All this implies as well that whoever mentions history, mentions humanity. We, the human race, were predestined to fulfill a distinctive calling in that history. We, as humanity, were from the very first assigned an exceptional place in the greater context of the Kingdom. We were at one and the same time subjects but to some extent also co?rulers, viceroys over certain regions. Not everything was subjected to us: we were not given authority over the course of the stars and the planets or the tides of the never resting seas. But assigned to us were the earth and its plants and animals, to rule over them and to utilize them for God’s service, to fathom and under­stand creation’s hidden powers, and so bring to full deploy­ment the innate possibilities of creation. That is the meaning of the cultural calling allotted to us immediately after creation. (Gen. 1: 28–29.)

Two Humans.

Imagine these two humans, feeble man and woman, creatures among creatures, two tiny bits of the universe endowed with self?knowl­edge, two tiny bits of a world that has become self-conscious: there they were, not even controlling their own heart?beat. There they stood, fragile, weak: members of that overwhelming massive context of the Kingdom. But also, there they stood as rulers, as prince and princess among all creatures.

And they failed.

 The sin against the Kingdom

They – we – we have made ourselves God’s equals; we have pro­claimed ourselves Gods, and, by that act, have abandoned our fellowship with him.

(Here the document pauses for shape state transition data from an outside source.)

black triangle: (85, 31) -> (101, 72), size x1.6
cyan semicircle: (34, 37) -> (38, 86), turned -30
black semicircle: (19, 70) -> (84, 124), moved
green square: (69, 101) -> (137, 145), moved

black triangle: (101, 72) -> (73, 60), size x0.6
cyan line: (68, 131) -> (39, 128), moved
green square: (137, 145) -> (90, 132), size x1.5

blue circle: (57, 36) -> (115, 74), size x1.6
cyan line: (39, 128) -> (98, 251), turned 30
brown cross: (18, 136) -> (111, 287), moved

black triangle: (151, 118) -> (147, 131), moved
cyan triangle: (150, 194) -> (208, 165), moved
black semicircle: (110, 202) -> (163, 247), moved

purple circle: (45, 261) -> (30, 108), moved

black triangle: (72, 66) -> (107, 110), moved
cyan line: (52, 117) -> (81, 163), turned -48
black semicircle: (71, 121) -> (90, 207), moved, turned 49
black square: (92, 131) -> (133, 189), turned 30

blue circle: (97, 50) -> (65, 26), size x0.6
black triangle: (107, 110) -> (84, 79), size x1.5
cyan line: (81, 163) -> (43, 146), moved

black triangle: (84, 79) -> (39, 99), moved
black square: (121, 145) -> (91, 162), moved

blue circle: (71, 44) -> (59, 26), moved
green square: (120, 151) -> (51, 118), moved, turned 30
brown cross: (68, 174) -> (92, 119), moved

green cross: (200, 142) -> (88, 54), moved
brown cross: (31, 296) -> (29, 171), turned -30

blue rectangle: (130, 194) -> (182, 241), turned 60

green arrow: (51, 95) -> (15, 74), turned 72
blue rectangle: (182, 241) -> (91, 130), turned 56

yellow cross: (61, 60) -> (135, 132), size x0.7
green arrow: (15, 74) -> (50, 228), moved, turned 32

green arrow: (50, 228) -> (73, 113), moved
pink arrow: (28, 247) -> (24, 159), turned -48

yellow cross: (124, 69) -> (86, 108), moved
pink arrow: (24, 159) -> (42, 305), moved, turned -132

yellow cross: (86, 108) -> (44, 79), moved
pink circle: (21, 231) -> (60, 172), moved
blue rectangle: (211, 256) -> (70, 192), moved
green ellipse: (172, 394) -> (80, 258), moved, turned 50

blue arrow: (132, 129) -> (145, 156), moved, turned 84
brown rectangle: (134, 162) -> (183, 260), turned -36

We have withdrawn from his influence and have turned our backs on God. That is why we were banned from paradise, because where God dwells there is no place for a second god, and neither is there room for those who regard themselves as gods.

Now we face judgement, we face Climate Change, wars, earthquakes, typhoons, hurricanes, heat, drought, floods, because we believed we could do better than God.

Pray, Pray, Pray for Parousia. Pray, Pray, Pray for the Healer to come.